**THE TASK**:
Please return all lines in the listing holding the word "Google".

**EXTRACTED INFORMATION**:
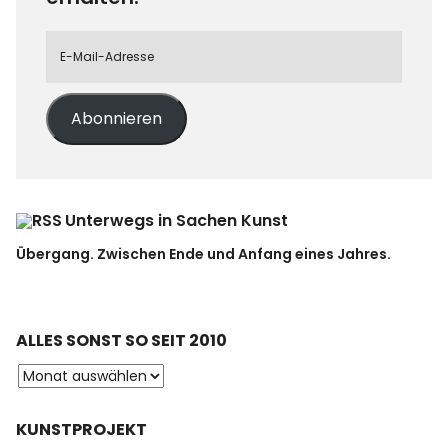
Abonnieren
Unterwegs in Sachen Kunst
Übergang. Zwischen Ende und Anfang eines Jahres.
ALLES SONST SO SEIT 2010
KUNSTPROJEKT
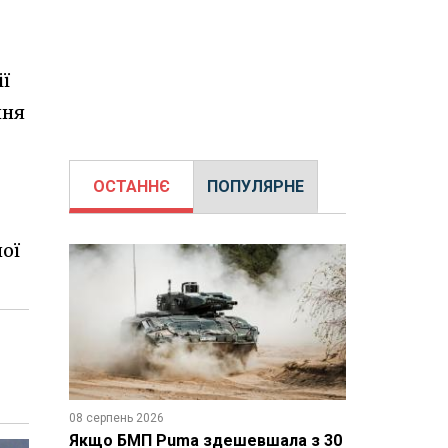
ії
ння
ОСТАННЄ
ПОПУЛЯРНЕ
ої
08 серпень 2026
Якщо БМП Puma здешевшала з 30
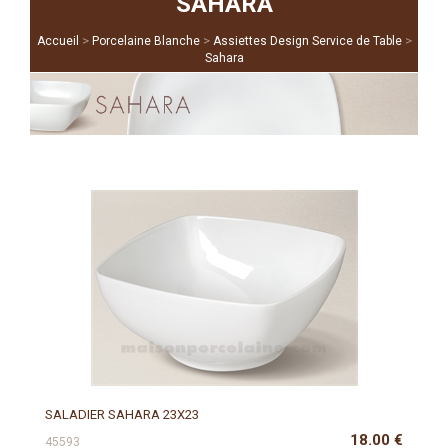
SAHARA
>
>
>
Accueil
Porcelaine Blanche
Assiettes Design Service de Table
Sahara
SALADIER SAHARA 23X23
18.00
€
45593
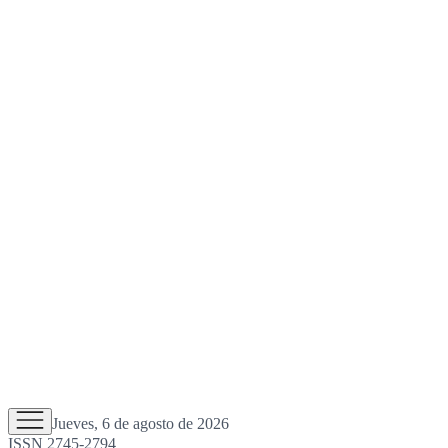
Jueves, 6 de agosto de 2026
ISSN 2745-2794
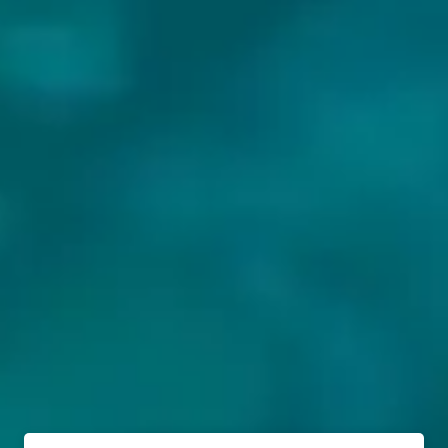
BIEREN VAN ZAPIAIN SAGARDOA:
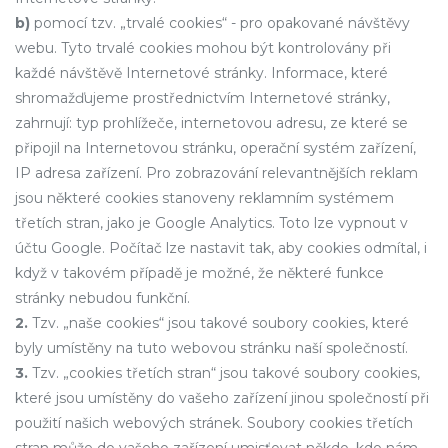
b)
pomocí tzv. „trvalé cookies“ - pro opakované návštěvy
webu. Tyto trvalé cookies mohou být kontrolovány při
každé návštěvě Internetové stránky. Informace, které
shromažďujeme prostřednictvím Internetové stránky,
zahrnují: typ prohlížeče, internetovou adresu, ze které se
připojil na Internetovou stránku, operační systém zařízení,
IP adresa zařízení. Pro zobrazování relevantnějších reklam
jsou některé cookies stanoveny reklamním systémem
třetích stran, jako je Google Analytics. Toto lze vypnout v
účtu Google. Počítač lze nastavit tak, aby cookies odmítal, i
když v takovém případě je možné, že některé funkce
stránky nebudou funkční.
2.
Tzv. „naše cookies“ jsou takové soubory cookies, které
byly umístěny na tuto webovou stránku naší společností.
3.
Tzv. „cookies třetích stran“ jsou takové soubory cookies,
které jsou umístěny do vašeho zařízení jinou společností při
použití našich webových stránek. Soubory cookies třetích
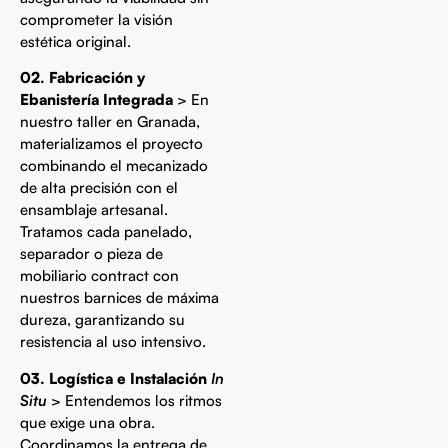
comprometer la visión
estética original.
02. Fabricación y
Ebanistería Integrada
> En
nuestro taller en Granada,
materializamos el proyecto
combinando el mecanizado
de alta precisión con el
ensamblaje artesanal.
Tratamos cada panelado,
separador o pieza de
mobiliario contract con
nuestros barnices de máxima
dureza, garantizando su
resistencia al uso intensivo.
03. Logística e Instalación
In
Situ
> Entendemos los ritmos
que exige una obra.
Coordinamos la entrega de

**EXERCISE OUTPUT**:
třetích stran, jako je Google Analytics. Toto lze vypnout v
účtu Google. Počítač lze nastavit tak, aby cookies odmítal, i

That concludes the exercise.